What to work on ::
Below are the records; extract from them the line containing "Large capacity for" to the line containing "information of a", both lines included, exactly and with no pictures.

Task inputs ::
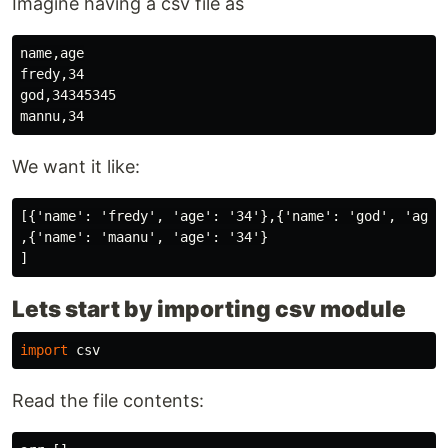
Imagine having a csv file as
name,age

fredy,34

god,34345345

We want it like:
[{'name': 'fredy', 'age': '34'},{'name': 'god', 'age':
,{'name': 'maanu', 'age': '34'}

Lets start by importing csv module
import
csv
Read the file contents:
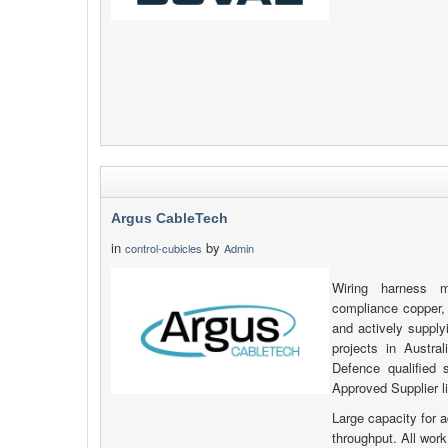
Argus CableTech
in
by
control-cubicles
Admin
Wiring harness ma
compliance copper, 
and actively suppl
projects in Austr
Defence qualified 
Approved Supplier li
Large capacity for 
throughput. All work 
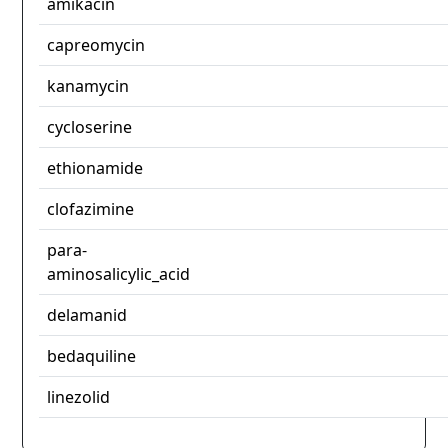
amikacin
capreomycin
kanamycin
cycloserine
ethionamide
clofazimine
para-
aminosalicylic_acid
delamanid
bedaquiline
linezolid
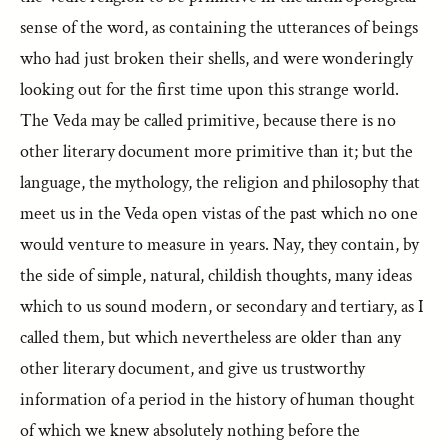
sense of the word, as containing the utterances of beings
who had just broken their shells, and were wonderingly
looking out for the first time upon this strange world.
The Veda may be called primitive, because there is no
other literary document more primitive than it; but the
language, the mythology, the religion and philosophy that
meet us in the Veda open vistas of the past which no one
would venture to measure in years. Nay, they contain, by
the side of simple, natural, childish thoughts, many ideas
which to us sound modern, or secondary and tertiary, as I
called them, but which nevertheless are older than any
other literary document, and give us trustworthy
information of a period in the history of human thought
of which we knew absolutely nothing before the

Your response ::
Large capacity for 
throughput. All work 
amikacin
capreomycin
kanamycin
cycloserine
ethionamide
clofazimine
para-
aminosalicylic_acid
delamanid
bedaquiline
linezolid
sense of the word, as containing the utterances of beings
who had just broken their shells, and were wonderingly
looking out for the first time upon this strange world.
The Veda may be called primitive, because there is no
other literary document more primitive than it; but the
language, the mythology, the religion and philosophy that
meet us in the Veda open vistas of the past which no one
would venture to measure in years. Nay, they contain, by
the side of simple, natural, childish thoughts, many ideas
which to us sound modern, or secondary and tertiary, as I
called them, but which nevertheless are older than any
other literary document, and give us trustworthy
information of a period in the history of human thought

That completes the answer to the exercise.